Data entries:
..............................
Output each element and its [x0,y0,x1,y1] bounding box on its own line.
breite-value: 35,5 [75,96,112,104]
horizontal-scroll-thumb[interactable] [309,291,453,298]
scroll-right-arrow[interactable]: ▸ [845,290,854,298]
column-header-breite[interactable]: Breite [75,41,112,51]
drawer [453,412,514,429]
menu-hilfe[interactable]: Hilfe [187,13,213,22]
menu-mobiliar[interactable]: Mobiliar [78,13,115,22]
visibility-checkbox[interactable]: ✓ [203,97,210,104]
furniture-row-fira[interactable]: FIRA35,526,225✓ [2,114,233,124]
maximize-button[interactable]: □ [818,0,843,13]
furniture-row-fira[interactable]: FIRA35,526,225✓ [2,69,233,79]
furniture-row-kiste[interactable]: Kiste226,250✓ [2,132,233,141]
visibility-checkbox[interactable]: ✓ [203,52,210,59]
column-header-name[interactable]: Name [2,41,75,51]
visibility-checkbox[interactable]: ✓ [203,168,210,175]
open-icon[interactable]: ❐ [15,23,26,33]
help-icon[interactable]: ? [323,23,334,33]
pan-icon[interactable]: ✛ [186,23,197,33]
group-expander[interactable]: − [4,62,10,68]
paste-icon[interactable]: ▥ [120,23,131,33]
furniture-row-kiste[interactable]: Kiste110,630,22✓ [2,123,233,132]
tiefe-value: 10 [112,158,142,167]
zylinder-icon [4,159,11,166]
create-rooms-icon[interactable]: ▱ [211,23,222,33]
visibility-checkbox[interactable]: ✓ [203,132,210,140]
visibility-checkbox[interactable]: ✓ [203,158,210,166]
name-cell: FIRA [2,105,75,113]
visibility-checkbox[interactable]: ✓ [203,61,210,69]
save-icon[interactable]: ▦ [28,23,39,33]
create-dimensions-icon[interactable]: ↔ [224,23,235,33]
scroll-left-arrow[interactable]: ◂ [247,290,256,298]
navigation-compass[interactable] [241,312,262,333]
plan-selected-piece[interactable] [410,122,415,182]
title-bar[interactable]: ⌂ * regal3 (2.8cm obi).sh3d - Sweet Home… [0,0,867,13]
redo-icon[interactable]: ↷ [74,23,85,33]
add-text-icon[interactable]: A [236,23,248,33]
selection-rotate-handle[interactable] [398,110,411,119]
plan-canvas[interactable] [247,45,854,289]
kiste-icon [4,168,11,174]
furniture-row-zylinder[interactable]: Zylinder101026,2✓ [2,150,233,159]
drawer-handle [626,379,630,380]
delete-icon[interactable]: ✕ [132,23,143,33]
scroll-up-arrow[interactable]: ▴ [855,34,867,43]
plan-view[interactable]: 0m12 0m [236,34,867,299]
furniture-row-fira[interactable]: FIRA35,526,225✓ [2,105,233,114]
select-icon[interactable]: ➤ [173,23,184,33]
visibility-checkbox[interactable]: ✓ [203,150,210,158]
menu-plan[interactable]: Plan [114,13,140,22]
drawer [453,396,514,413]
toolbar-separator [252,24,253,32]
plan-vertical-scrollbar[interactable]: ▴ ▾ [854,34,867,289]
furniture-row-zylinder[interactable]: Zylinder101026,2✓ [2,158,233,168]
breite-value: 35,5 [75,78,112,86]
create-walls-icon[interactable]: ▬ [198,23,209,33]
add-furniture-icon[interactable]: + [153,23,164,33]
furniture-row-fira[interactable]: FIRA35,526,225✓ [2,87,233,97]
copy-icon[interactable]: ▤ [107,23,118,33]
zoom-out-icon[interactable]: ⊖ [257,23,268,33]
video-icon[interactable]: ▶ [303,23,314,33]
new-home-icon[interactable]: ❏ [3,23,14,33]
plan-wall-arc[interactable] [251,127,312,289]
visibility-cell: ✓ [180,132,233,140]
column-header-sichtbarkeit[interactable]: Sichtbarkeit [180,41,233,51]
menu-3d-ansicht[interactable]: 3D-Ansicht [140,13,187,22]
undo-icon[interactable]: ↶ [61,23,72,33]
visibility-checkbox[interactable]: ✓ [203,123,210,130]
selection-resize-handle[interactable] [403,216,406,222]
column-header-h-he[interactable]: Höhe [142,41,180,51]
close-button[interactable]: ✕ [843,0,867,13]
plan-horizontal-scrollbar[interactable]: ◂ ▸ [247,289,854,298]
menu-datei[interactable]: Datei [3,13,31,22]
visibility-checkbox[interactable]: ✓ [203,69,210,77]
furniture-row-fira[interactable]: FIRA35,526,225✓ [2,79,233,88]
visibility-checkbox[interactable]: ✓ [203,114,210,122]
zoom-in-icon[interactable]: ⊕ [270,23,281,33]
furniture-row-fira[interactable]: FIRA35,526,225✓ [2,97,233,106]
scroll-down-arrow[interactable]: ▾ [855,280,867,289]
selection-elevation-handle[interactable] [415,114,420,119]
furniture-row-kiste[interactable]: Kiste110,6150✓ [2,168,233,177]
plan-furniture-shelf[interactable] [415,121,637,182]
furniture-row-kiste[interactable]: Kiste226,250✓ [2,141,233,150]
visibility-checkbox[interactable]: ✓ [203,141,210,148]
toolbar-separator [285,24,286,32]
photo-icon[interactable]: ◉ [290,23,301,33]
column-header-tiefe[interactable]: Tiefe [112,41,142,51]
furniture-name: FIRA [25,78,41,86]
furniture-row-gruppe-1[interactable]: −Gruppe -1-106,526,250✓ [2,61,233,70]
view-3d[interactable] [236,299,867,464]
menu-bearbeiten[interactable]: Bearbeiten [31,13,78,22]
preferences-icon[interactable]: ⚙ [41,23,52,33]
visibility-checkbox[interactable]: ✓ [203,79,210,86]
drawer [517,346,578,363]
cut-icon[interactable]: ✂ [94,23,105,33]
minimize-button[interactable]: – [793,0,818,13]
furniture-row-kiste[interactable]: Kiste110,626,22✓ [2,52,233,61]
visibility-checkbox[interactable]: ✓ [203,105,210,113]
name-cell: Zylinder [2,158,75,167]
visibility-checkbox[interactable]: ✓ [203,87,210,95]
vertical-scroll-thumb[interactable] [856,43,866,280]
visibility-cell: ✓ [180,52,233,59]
..............................
## WORK TASK:
Scan the data above line by line. Please say how many lines hold the word "plan", and give only that number.

## FINISHED EXERCISE:
8